● **ACTIVITY**:
Output each line of the data below exactly, omitting any image.

Collected data:
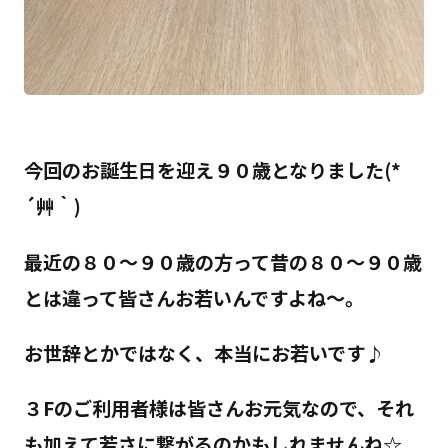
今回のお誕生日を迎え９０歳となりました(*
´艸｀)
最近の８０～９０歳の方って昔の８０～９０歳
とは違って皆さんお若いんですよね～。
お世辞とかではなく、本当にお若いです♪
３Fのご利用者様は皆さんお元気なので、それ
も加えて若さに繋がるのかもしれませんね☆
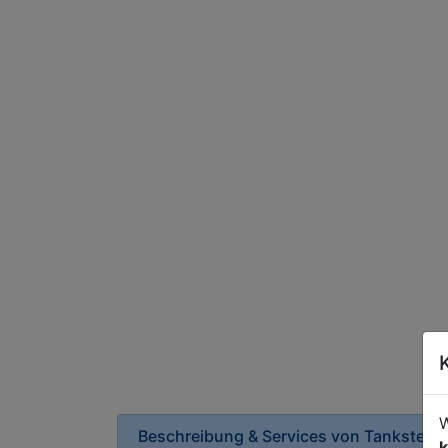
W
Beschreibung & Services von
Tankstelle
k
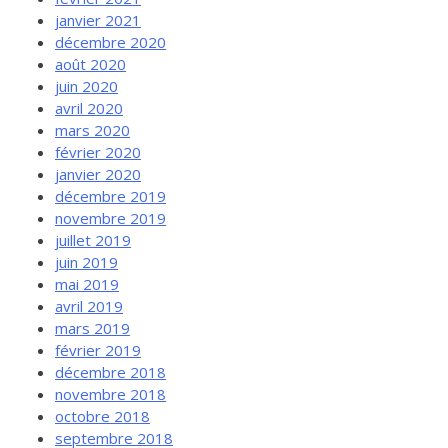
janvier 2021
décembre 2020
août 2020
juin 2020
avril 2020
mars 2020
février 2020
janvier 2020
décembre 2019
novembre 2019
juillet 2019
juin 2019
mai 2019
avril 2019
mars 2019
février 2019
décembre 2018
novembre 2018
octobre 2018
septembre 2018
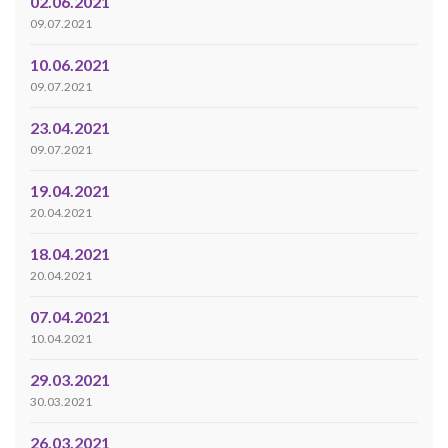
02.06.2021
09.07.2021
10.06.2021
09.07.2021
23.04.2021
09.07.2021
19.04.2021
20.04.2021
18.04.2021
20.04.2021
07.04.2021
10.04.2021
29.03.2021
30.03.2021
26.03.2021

● **OUTPUT OF THE EXERCISE**:
今回のお誕生日を迎え９０歳となりました(*
´艸｀)
最近の８０～９０歳の方って昔の８０～９０歳
とは違って皆さんお若いんですよね～。
お世辞とかではなく、本当にお若いです♪
３Fのご利用者様は皆さんお元気なので、それ
も加えて若さに繋がるのかもしれませんね☆
W
Beschreibung & Services von
Tankstelle
k
janvier 2021
décembre 2020
août 2020
juin 2020
avril 2020
mars 2020
février 2020
janvier 2020
décembre 2019
novembre 2019
juillet 2019
juin 2019
mai 2019
avril 2019
mars 2019
février 2019
décembre 2018
novembre 2018
octobre 2018
septembre 2018
02.06.2021
09.07.2021
10.06.2021
09.07.2021
23.04.2021
09.07.2021
19.04.2021
20.04.2021
18.04.2021
20.04.2021
07.04.2021
10.04.2021
29.03.2021
30.03.2021
26.03.2021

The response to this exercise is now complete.